The Xbox November Update is out now for Xbox Series X|S and Xbox One, making more significant feature additions for accessibility, delivering a new firmware update for older Xbox One controllers, updating the audio settings and more. It might not affect every person’s day-to-day usage of the console, but this is a pretty decent step forward for the system.
They also note that the update makes numerous fixes aimed at “reducing console shutdowns and improving stability of Xbox Series X consoles when playing titles such as NBA 2K22, FIFA 22, and Battlefield 2042.” That will be music to many a gamer’s ears!
In a great move for accessory compatibility, Microsoft has now rolled out a firmware update for older Xbox One controllers, adding features that had been developed for the Xbox Series X|S gamepad. The update brings Dynamic Latency Input to these older controllers, meaning that it will send your input data when it detects it in as little as 2ms when used with an Xbox Series console, instead of polling and transmitting at a fixed 8ms interval. The controllers also now support Bluetooth Low Energy for better compatibility and will be able to remember one Bluetooth and one Xbox Wireless connection. You can switch between them with a double tap of the Pair button.
This new firmware update is available for:
- Xbox One Wireless Controller with Bluetooth (introduced with the Xbox One S)
- Xbox Elite Wireless Controller Series 2
- Xbox Adaptive Controller
Apply the update by going to Settings > Devices & connections > Accessories – see here for more details.

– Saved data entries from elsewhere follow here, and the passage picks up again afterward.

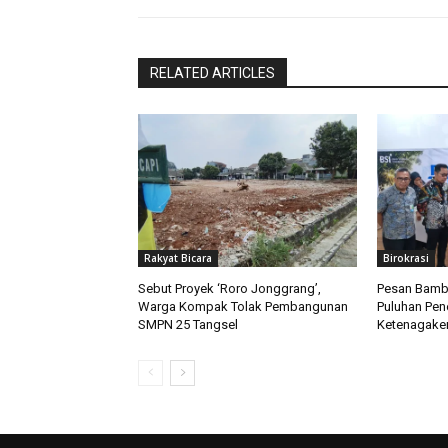
RELATED ARTICLES
Rakyat Bicara
Birokrasi
Sebut Proyek ‘Roro Jonggrang’,
Pesan Bamb
Warga Kompak Tolak Pembangunan
Puluhan Pen
SMPN 25 Tangsel
Ketenagaker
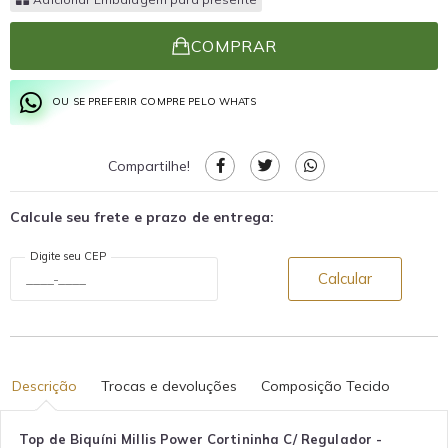
COMPRAR
OU SE PREFERIR COMPRE PELO WHATS
Compartilhe!
Calcule seu frete e prazo de entrega:
Digite seu CEP
Calcular
Descrição
Trocas e devoluções
Composição Tecido
Top de Biquíni Millis Power Cortininha C/ Regulador -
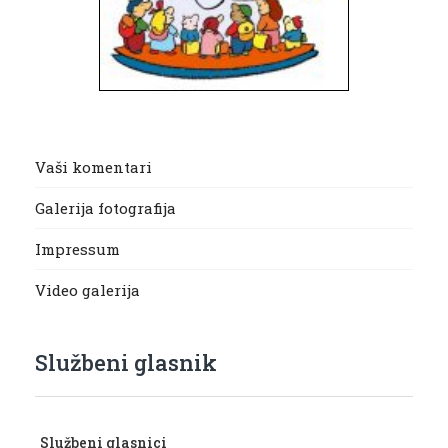
Vaši komentari
Galerija fotografija
Impressum
Video galerija
Službeni glasnik
Službeni glasnici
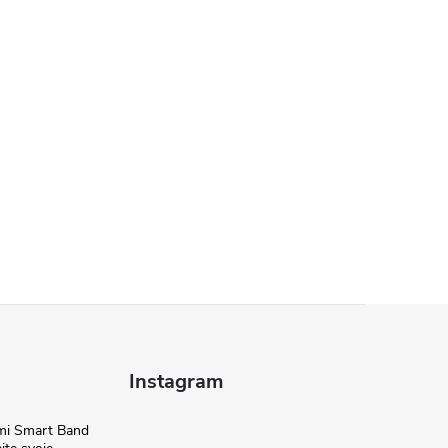
Instagram
omi Smart Band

On the accessibility front, Xbox Series X|S consoles now support system-level colour filters that are aimed at helping gamers with colour blindness and vision deficiencies. This is particularly handy when there’s many older games out there that do not feature colour modifications to suit. There’s filters geared toward Deuteranopia, Protanopia and Tritanopia, each of which can be tweaked in intensity. This can be accessed in Settings > Accessibility > Color filters.
When choosing a game no the Xbox Store, developers are now able to tag their games to indicate support across 20 common accessibility features. These include adjustable difficulty, custom volume controls, color options, and input remapping, and are visible on the game details pages of the various stores, web pages and apps Microsoft has. Over 325 games feature these tags visible, with the ability to sort and filter by specific tags coming in the next few months.
And if you need to tinker with your audio settings, Microsoft has reshuffled this part of the system UI. They hope this will make it easier to optimise your audio set up, now showing what audio options are available to you – does your TV support Dolby Atmos, for example? – and also adding an option to ““Mute speaker audio when headset attached”. Find these settings in Settings > Audio testing & details.